WHAT NEEDS TO BE DONE: What is the number of lines in the records below holding the string "details"? Reply with it and nothing else.

AVAILABLE DATA:
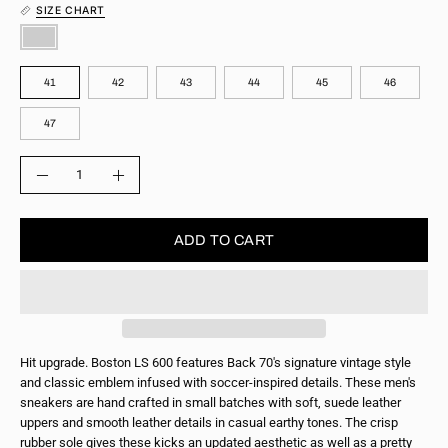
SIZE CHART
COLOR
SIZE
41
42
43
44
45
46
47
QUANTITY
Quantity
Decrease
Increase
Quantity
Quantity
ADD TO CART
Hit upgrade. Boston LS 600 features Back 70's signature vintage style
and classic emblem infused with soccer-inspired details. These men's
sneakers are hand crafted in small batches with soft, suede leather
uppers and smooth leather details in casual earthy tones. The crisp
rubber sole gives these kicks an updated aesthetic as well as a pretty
...
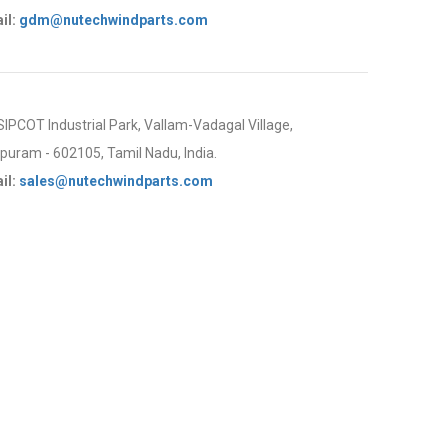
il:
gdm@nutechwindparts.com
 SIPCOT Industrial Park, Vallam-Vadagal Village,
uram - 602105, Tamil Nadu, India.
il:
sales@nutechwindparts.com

EXERCISE OUTPUT: 2